## ASSIGNED TASK
Your task is to transcribe all the entries exactly, excluding pictures.

[Document layout detection data]
------------------------------

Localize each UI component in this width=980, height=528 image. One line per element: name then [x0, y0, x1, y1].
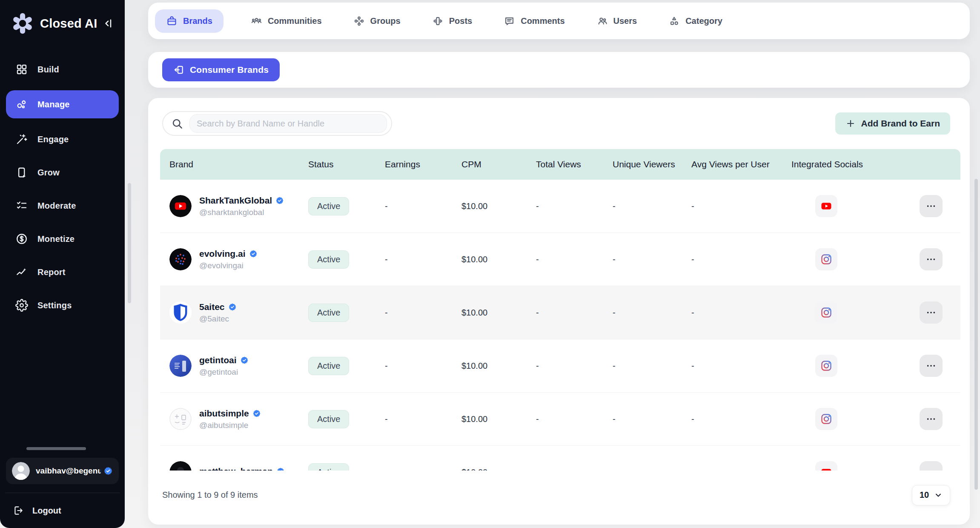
sidebar-item-label: Build: [37, 65, 59, 75]
tab-comments[interactable]: Comments: [499, 9, 569, 33]
verified-badge-icon: [252, 409, 261, 418]
add-brand-to-earn-button[interactable]: Add Brand to Earn: [835, 112, 950, 135]
status-badge: Active: [308, 357, 349, 375]
total-views-cell: -: [536, 308, 613, 318]
row-actions-button[interactable]: [920, 301, 943, 324]
logout-label: Logout: [32, 506, 61, 516]
tab-users[interactable]: Users: [592, 9, 642, 33]
verified-badge-icon: [276, 467, 285, 471]
total-views-cell: -: [536, 414, 613, 424]
row-actions-button[interactable]: [920, 461, 943, 471]
total-views-cell: -: [536, 201, 613, 211]
users-icon: [596, 15, 608, 27]
avg-views-cell: -: [691, 308, 791, 318]
sidebar-item-manage[interactable]: Manage: [6, 90, 119, 118]
earnings-cell: -: [385, 361, 461, 371]
unique-viewers-cell: -: [613, 414, 691, 424]
actions-cell: [904, 301, 959, 324]
brand-handle: @5aitec: [199, 314, 237, 324]
sidebar-item-settings[interactable]: Settings: [6, 293, 119, 318]
app-title: Closed AI: [40, 17, 101, 31]
youtube-icon: [815, 461, 837, 471]
brand-avatar: [169, 195, 192, 217]
ellipsis-icon: [926, 201, 937, 212]
verified-badge-icon: [275, 196, 284, 205]
instagram-icon: [815, 355, 837, 377]
trend-icon: [15, 266, 28, 278]
brand-avatar: [169, 408, 192, 430]
logout-button[interactable]: Logout: [4, 493, 120, 520]
total-views-cell: -: [536, 468, 613, 471]
column-header: Earnings: [385, 159, 461, 169]
column-header: Brand: [169, 159, 308, 169]
tab-label: Category: [685, 16, 722, 26]
brand-avatar: [169, 355, 192, 377]
sidebar-item-engage[interactable]: Engage: [6, 127, 119, 152]
column-header: Integrated Socials: [791, 159, 904, 169]
sidebar-item-build[interactable]: Build: [6, 57, 119, 82]
tab-label: Communities: [268, 16, 322, 26]
row-actions-button[interactable]: [920, 408, 943, 430]
brand-search: [162, 111, 392, 136]
column-header: CPM: [461, 159, 536, 169]
user-email: vaibhav@begenu...: [36, 466, 101, 476]
page-size-select[interactable]: 10: [912, 485, 950, 505]
consumer-brands-label: Consumer Brands: [190, 65, 269, 75]
brand-handle: @sharktankglobal: [199, 208, 284, 217]
bubbles-icon: [15, 98, 28, 111]
enter-brand-icon: [173, 64, 184, 75]
unique-viewers-cell: -: [613, 468, 691, 471]
sidebar-collapse-icon[interactable]: [101, 16, 115, 31]
brand-name-line: aibutsimple: [199, 408, 261, 419]
tab-label: Users: [613, 16, 637, 26]
sidebar-item-monetize[interactable]: Monetize: [6, 227, 119, 251]
tab-communities[interactable]: Communities: [246, 9, 326, 33]
cpm-cell: $10.00: [461, 308, 536, 318]
user-card[interactable]: vaibhav@begenu...: [6, 458, 119, 484]
sidebar-item-report[interactable]: Report: [6, 260, 119, 284]
briefcase-icon: [166, 15, 178, 27]
earnings-cell: -: [385, 308, 461, 318]
chevron-down-icon: [934, 491, 943, 499]
status-cell: Active: [308, 463, 385, 471]
ellipsis-icon: [926, 413, 937, 425]
status-badge: Active: [308, 197, 349, 215]
dollar-icon: [15, 232, 28, 245]
plus-icon: [845, 118, 856, 129]
brand-names: evolving.ai@evolvingai: [199, 249, 258, 270]
row-actions-button[interactable]: [920, 248, 943, 270]
tab-category[interactable]: Category: [664, 9, 727, 33]
socials-cell: [791, 408, 904, 430]
brand-name: SharkTankGlobal: [199, 195, 272, 206]
brands-table-card: Add Brand to Earn BrandStatusEarningsCPM…: [148, 98, 970, 525]
row-actions-button[interactable]: [920, 195, 943, 217]
column-header: Unique Viewers: [613, 159, 691, 169]
status-badge: Active: [308, 304, 349, 322]
search-input[interactable]: [189, 114, 387, 133]
avg-views-cell: -: [691, 468, 791, 471]
tab-groups[interactable]: Groups: [349, 9, 405, 33]
row-actions-button[interactable]: [920, 355, 943, 377]
tab-brands[interactable]: Brands: [155, 9, 224, 33]
unique-viewers-cell: -: [613, 255, 691, 264]
sidebar-nav: BuildManageEngageGrowModerateMonetizeRep…: [0, 57, 125, 318]
avg-views-cell: -: [691, 361, 791, 371]
sidebar-item-grow[interactable]: Grow: [6, 160, 119, 185]
tab-label: Groups: [370, 16, 401, 26]
sidebar-item-moderate[interactable]: Moderate: [6, 193, 119, 218]
table-header-row: BrandStatusEarningsCPMTotal ViewsUnique …: [160, 149, 960, 180]
user-avatar: [12, 462, 30, 480]
column-header: Total Views: [536, 159, 613, 169]
socials-cell: [791, 248, 904, 270]
closed-ai-logo-icon: [9, 10, 36, 37]
comments-icon: [504, 15, 515, 27]
table-body: SharkTankGlobal@sharktankglobalActive-$1…: [160, 180, 960, 471]
page-scrollbar[interactable]: [974, 179, 978, 490]
sidebar-scrollbar[interactable]: [128, 183, 131, 303]
brand-cell: getintoai@getintoai: [169, 355, 308, 377]
tab-posts[interactable]: Posts: [428, 9, 476, 33]
sidebar-scroll-handle[interactable]: [26, 447, 86, 450]
avg-views-cell: -: [691, 414, 791, 424]
consumer-brands-button[interactable]: Consumer Brands: [162, 58, 280, 81]
earnings-cell: -: [385, 255, 461, 264]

------------------------------

## EXERCISE RESPONSE
Localize each UI component in this width=980, height=528 image. One line per element: name then [x0, y0, x1, y1].
sidebar-item-label: Build: [37, 65, 59, 75]
tab-comments[interactable]: Comments: [499, 9, 569, 33]
verified-badge-icon: [252, 409, 261, 418]
add-brand-to-earn-button[interactable]: Add Brand to Earn: [835, 112, 950, 135]
status-badge: Active: [308, 357, 349, 375]
total-views-cell: -: [536, 308, 613, 318]
row-actions-button[interactable]: [920, 301, 943, 324]
logout-label: Logout: [32, 506, 61, 516]
tab-users[interactable]: Users: [592, 9, 642, 33]
verified-badge-icon: [276, 467, 285, 471]
total-views-cell: -: [536, 414, 613, 424]
row-actions-button[interactable]: [920, 461, 943, 471]
total-views-cell: -: [536, 201, 613, 211]
users-icon: [596, 15, 608, 27]
avg-views-cell: -: [691, 308, 791, 318]
sidebar-item-manage[interactable]: Manage: [6, 90, 119, 118]
earnings-cell: -: [385, 361, 461, 371]
unique-viewers-cell: -: [613, 414, 691, 424]
actions-cell: [904, 301, 959, 324]
brand-handle: @5aitec: [199, 314, 237, 324]
sidebar-item-settings[interactable]: Settings: [6, 293, 119, 318]
app-title: Closed AI: [40, 17, 101, 31]
youtube-icon: [815, 461, 837, 471]
brand-avatar: [169, 195, 192, 217]
ellipsis-icon: [926, 201, 937, 212]
verified-badge-icon: [275, 196, 284, 205]
instagram-icon: [815, 355, 837, 377]
trend-icon: [15, 266, 28, 278]
brand-avatar: [169, 408, 192, 430]
logout-button[interactable]: Logout: [4, 493, 120, 520]
total-views-cell: -: [536, 468, 613, 471]
column-header: Earnings: [385, 159, 461, 169]
column-header: Brand: [169, 159, 308, 169]
tab-label: Category: [685, 16, 722, 26]
brand-avatar: [169, 355, 192, 377]
sidebar-item-engage[interactable]: Engage: [6, 127, 119, 152]
column-header: Integrated Socials: [791, 159, 904, 169]
sidebar-item-build[interactable]: Build: [6, 57, 119, 82]
tab-label: Communities: [268, 16, 322, 26]
row-actions-button[interactable]: [920, 408, 943, 430]
brand-search: [162, 111, 392, 136]
column-header: CPM: [461, 159, 536, 169]
user-email: vaibhav@begenu...: [36, 466, 101, 476]
page-size-select[interactable]: 10: [912, 485, 950, 505]
consumer-brands-label: Consumer Brands: [190, 65, 269, 75]
brand-handle: @sharktankglobal: [199, 208, 284, 217]
bubbles-icon: [15, 98, 28, 111]
enter-brand-icon: [173, 64, 184, 75]
unique-viewers-cell: -: [613, 468, 691, 471]
sidebar-collapse-icon[interactable]: [101, 16, 115, 31]
brand-name-line: aibutsimple: [199, 408, 261, 419]
tab-label: Users: [613, 16, 637, 26]
sidebar-item-monetize[interactable]: Monetize: [6, 227, 119, 251]
tab-communities[interactable]: Communities: [246, 9, 326, 33]
cpm-cell: $10.00: [461, 308, 536, 318]
user-card[interactable]: vaibhav@begenu...: [6, 458, 119, 484]
sidebar-item-report[interactable]: Report: [6, 260, 119, 284]
briefcase-icon: [166, 15, 178, 27]
earnings-cell: -: [385, 308, 461, 318]
chevron-down-icon: [934, 491, 943, 499]
status-cell: Active: [308, 463, 385, 471]
ellipsis-icon: [926, 413, 937, 425]
status-badge: Active: [308, 197, 349, 215]
dollar-icon: [15, 232, 28, 245]
plus-icon: [845, 118, 856, 129]
brand-names: evolving.ai@evolvingai: [199, 249, 258, 270]
row-actions-button[interactable]: [920, 248, 943, 270]
tab-category[interactable]: Category: [664, 9, 727, 33]
socials-cell: [791, 408, 904, 430]
brand-name: SharkTankGlobal: [199, 195, 272, 206]
brands-table-card: Add Brand to Earn BrandStatusEarningsCPM…: [148, 98, 970, 525]
row-actions-button[interactable]: [920, 195, 943, 217]
column-header: Unique Viewers: [613, 159, 691, 169]
status-badge: Active: [308, 304, 349, 322]
search-input[interactable]: [189, 114, 387, 133]
avg-views-cell: -: [691, 468, 791, 471]
tab-groups[interactable]: Groups: [349, 9, 405, 33]
row-actions-button[interactable]: [920, 355, 943, 377]
tab-brands[interactable]: Brands: [155, 9, 224, 33]
unique-viewers-cell: -: [613, 255, 691, 264]
sidebar-nav: BuildManageEngageGrowModerateMonetizeRep…: [0, 57, 125, 318]
avg-views-cell: -: [691, 361, 791, 371]
sidebar-item-grow[interactable]: Grow: [6, 160, 119, 185]
tab-label: Groups: [370, 16, 401, 26]
sidebar-item-moderate[interactable]: Moderate: [6, 193, 119, 218]
table-header-row: BrandStatusEarningsCPMTotal ViewsUnique …: [160, 149, 960, 180]
user-avatar: [12, 462, 30, 480]
column-header: Total Views: [536, 159, 613, 169]
socials-cell: [791, 248, 904, 270]
closed-ai-logo-icon: [9, 10, 36, 37]
comments-icon: [504, 15, 515, 27]
table-body: SharkTankGlobal@sharktankglobalActive-$1…: [160, 180, 960, 471]
page-scrollbar[interactable]: [974, 179, 978, 490]
sidebar-scrollbar[interactable]: [128, 183, 131, 303]
brand-cell: getintoai@getintoai: [169, 355, 308, 377]
tab-posts[interactable]: Posts: [428, 9, 476, 33]
sidebar-scroll-handle[interactable]: [26, 447, 86, 450]
avg-views-cell: -: [691, 414, 791, 424]
consumer-brands-button[interactable]: Consumer Brands: [162, 58, 280, 81]
earnings-cell: -: [385, 255, 461, 264]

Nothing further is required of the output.